> DATA UNDER STUDY
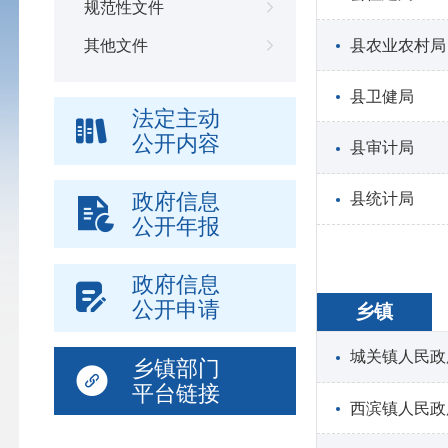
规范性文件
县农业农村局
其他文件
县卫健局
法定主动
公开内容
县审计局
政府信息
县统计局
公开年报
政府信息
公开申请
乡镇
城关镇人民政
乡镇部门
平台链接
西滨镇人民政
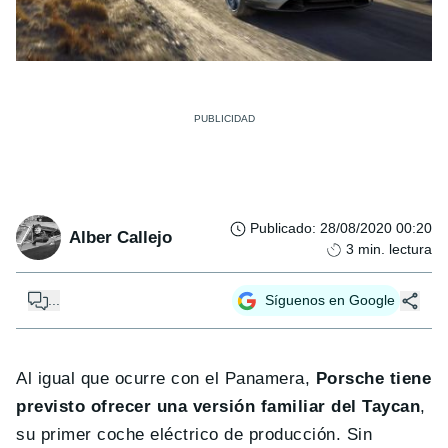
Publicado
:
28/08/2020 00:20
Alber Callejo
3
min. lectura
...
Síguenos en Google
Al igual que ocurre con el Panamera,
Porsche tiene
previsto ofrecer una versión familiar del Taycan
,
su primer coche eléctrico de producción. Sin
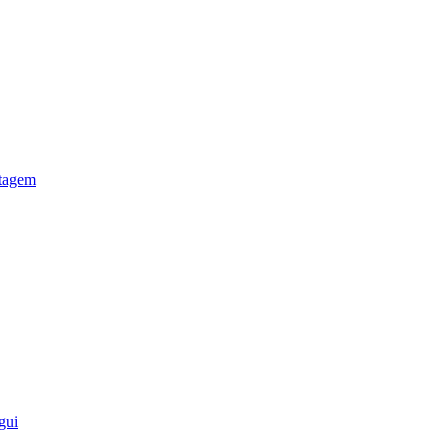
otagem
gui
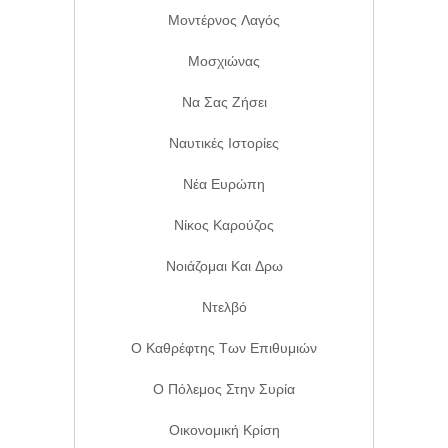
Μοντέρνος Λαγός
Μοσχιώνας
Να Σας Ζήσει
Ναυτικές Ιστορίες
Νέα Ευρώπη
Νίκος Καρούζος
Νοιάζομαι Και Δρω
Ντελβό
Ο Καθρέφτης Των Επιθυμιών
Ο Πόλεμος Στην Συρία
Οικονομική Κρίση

> WORK INSTRUCTION
Whenever a picture appears, leave it out, and return every record exactly.

> ANSWER SECTION
规范性文件
县农业农村局
其他文件
县卫健局
法定主动
公开内容
县审计局
政府信息
县统计局
公开年报
政府信息
公开申请
乡镇
城关镇人民政
乡镇部门
平台链接
西滨镇人民政
Publicado
:
28/08/2020 00:20
Alber Callejo
3
min. lectura
...
Síguenos en Google
Al igual que ocurre con el Panamera,
Porsche tiene
previsto ofrecer una versión familiar del Taycan
,
su primer coche eléctrico de producción. Sin
otagem
gui
Μοντέρνος Λαγός
Μοσχιώνας
Να Σας Ζήσει
Ναυτικές Ιστορίες
Νέα Ευρώπη
Νίκος Καρούζος
Νοιάζομαι Και Δρω
Ντελβό
Ο Καθρέφτης Των Επιθυμιών
Ο Πόλεμος Στην Συρία
Οικονομική Κρίση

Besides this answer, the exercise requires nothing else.